- [Your task]
From the listing below, return every line with the string "Festival" in it.

*** Dataset Section Begins ***

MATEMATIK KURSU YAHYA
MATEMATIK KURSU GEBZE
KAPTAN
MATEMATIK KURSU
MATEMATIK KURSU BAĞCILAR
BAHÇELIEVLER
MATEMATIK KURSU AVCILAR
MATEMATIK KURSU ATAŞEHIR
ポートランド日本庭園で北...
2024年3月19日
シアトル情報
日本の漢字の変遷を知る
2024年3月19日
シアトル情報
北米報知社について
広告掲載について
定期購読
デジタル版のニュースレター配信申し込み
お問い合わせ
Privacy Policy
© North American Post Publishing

*** Dataset Section Ends ***
*** Dataset Section Begins ***

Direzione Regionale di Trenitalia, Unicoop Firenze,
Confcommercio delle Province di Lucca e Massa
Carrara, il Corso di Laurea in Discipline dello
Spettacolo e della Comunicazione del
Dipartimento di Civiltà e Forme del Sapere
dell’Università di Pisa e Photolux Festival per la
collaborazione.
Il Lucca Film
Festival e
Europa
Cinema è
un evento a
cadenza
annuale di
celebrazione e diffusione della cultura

*** Dataset Section Ends ***

- [Exercise answer]
dell’Università di Pisa e Photolux Festival per la
Festival e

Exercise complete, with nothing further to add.